▸ **WORK TO BE COMPLETED**
Would you copy each line of the data below that has "Russia"?

[Recorded data]
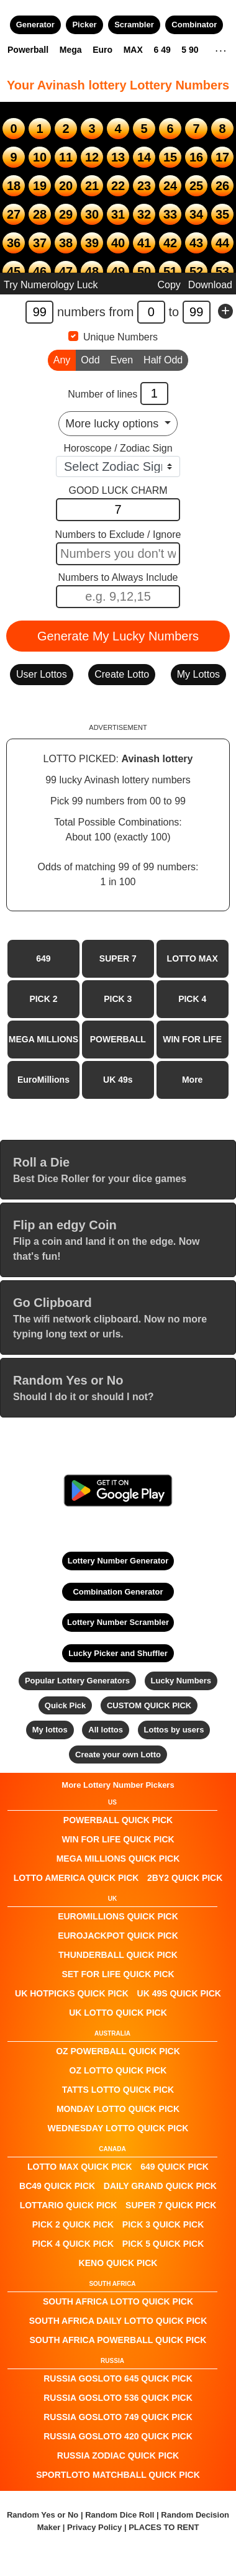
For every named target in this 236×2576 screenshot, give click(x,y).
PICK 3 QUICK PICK (163, 2224)
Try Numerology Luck (51, 285)
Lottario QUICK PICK (68, 2205)
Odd (90, 359)
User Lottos (41, 674)
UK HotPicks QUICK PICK (72, 1993)
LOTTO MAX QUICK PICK (79, 2167)
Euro (102, 50)
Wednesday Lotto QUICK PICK (118, 2128)
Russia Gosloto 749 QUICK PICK (118, 2417)
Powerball (27, 50)
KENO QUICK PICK (118, 2263)
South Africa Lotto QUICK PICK (118, 2301)
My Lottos (198, 674)
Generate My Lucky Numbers (118, 636)
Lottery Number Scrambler (118, 1622)
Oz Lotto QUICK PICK (118, 2070)
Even (122, 359)
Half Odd (163, 359)
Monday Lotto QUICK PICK (118, 2109)
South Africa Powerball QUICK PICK (118, 2340)
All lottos (105, 1729)
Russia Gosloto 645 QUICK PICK (118, 2378)
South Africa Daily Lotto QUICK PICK (118, 2321)
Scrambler (134, 24)
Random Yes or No (42, 2514)
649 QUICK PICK (174, 2167)
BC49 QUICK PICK (57, 2186)
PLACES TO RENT (164, 2527)
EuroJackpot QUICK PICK (118, 1936)
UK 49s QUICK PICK (179, 1993)
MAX (133, 50)
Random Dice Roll (121, 2514)
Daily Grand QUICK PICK (160, 2186)
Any (62, 359)
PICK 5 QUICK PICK (163, 2244)
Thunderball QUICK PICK (118, 1955)
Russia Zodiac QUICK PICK (118, 2455)
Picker (84, 24)
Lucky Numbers (181, 1680)
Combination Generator (118, 1591)
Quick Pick (65, 1705)
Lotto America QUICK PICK (76, 1878)
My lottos (50, 1729)
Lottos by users (174, 1729)
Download (210, 285)
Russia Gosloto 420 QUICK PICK (118, 2436)
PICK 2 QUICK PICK (73, 2224)
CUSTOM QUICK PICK (149, 1705)
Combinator (194, 24)
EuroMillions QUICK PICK (118, 1916)
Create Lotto (121, 674)
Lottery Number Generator (118, 1560)
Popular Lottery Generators (77, 1680)
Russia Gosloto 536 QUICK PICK (118, 2398)
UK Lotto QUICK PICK (118, 2013)
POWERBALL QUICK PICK (118, 1820)
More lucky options (113, 423)
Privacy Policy (94, 2527)
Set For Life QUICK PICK (117, 1974)
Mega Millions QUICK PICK (118, 1859)
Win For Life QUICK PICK (117, 1839)
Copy (168, 285)
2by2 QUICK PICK (184, 1878)
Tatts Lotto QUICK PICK (118, 2090)
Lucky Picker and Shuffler (118, 1653)
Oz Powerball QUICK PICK (118, 2051)
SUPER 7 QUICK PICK (170, 2205)
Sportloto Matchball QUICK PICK (118, 2475)
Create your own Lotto (118, 1754)
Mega (71, 50)
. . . (221, 49)
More (192, 1080)
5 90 (189, 50)
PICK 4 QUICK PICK (73, 2244)
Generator (35, 24)
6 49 (161, 50)
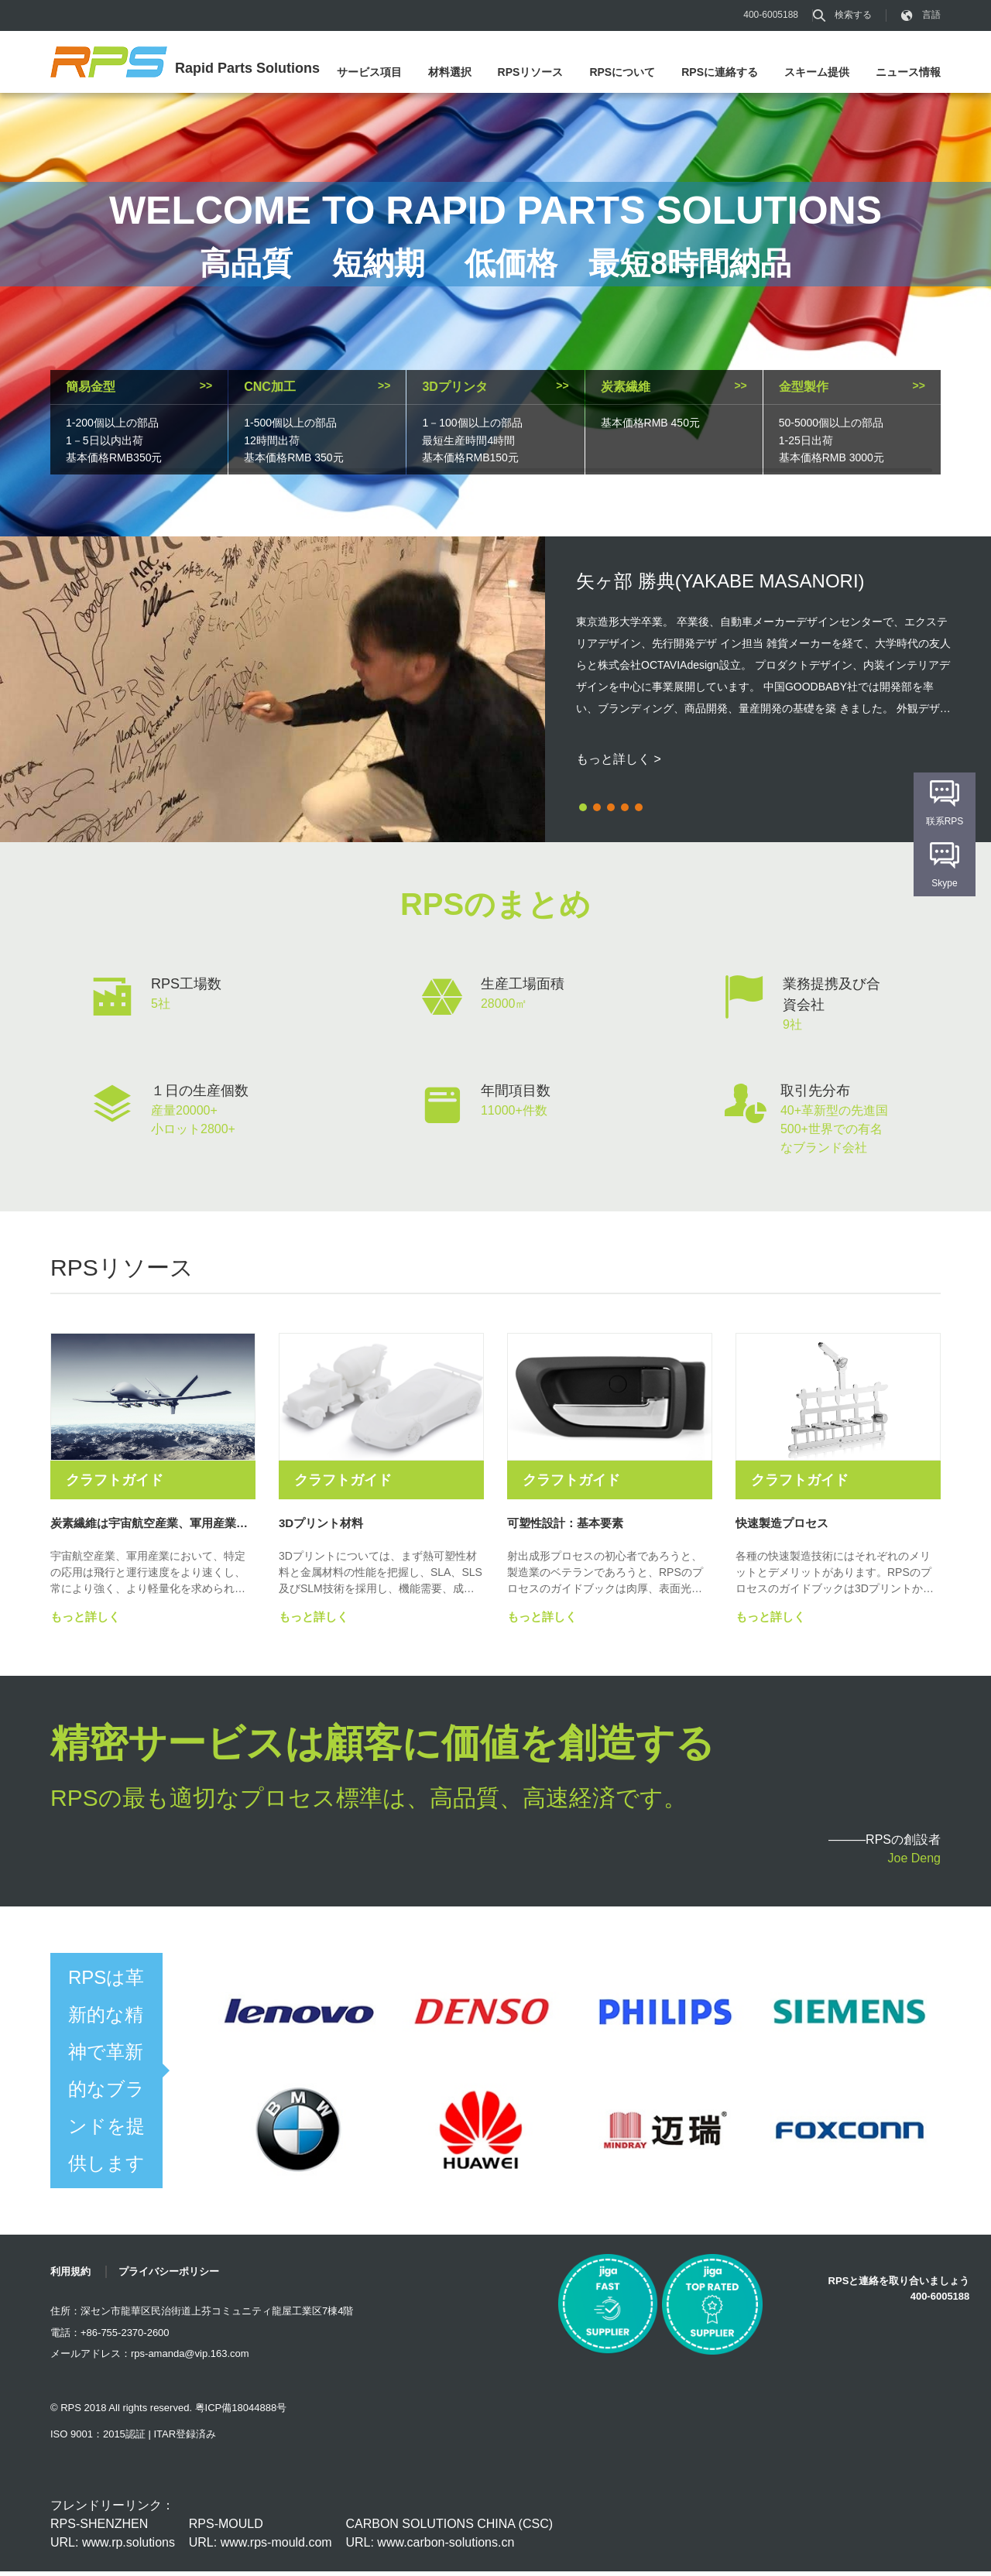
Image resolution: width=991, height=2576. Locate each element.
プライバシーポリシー (168, 2276)
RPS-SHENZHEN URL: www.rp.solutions (112, 2538)
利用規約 (70, 2276)
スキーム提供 (816, 72)
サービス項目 (369, 72)
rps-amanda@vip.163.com (190, 2358)
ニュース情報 (908, 72)
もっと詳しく (85, 1621)
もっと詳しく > (618, 759)
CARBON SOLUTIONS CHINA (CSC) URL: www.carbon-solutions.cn (449, 2538)
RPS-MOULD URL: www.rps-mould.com (260, 2538)
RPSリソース (531, 72)
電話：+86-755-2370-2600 (110, 2337)
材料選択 (449, 72)
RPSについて (622, 72)
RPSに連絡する (719, 72)
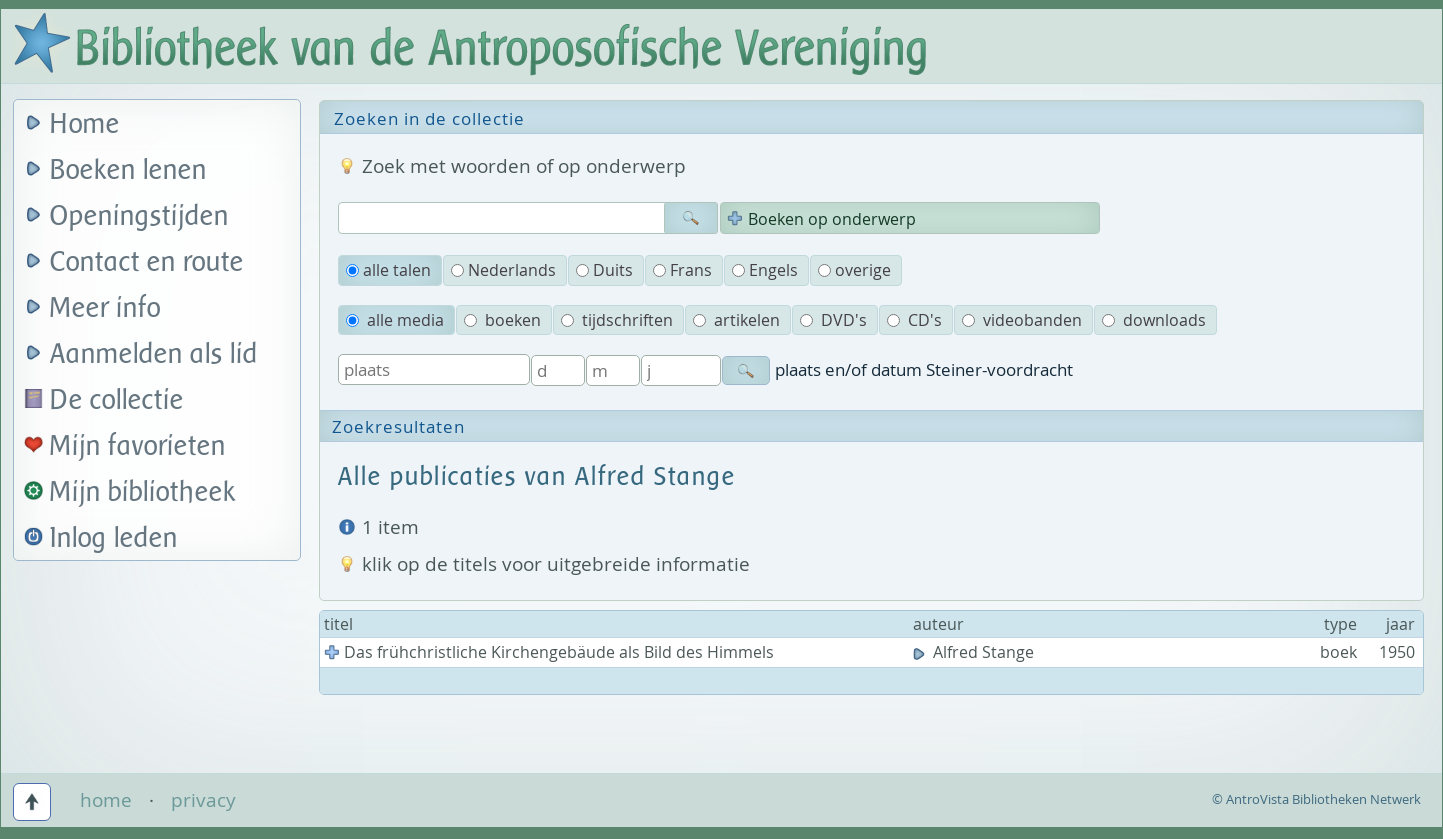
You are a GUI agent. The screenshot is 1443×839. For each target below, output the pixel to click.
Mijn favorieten (138, 446)
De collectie (117, 400)
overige (854, 270)
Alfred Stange (975, 652)
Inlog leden (114, 538)
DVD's (833, 320)
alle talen (388, 270)
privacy (203, 800)
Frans (682, 270)
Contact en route (147, 262)
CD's (914, 320)
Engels (765, 270)
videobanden (1022, 320)
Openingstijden (139, 216)
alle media (395, 320)
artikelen (736, 320)
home (106, 800)
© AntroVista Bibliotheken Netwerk (1316, 799)
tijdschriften (617, 320)
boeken (502, 320)
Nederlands (503, 270)
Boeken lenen (128, 170)
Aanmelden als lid (154, 354)
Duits (604, 270)
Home (85, 124)
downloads (1154, 320)
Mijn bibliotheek (143, 492)
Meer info (105, 308)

▸ **TASK RESULT**
Russia Gosloto 749 QUICK PICK (118, 2417)
Russia Gosloto 645 QUICK PICK (118, 2378)
Russia Zodiac QUICK PICK (118, 2455)
Russia Gosloto 420 QUICK PICK (118, 2436)
Russia Gosloto 536 QUICK PICK (118, 2398)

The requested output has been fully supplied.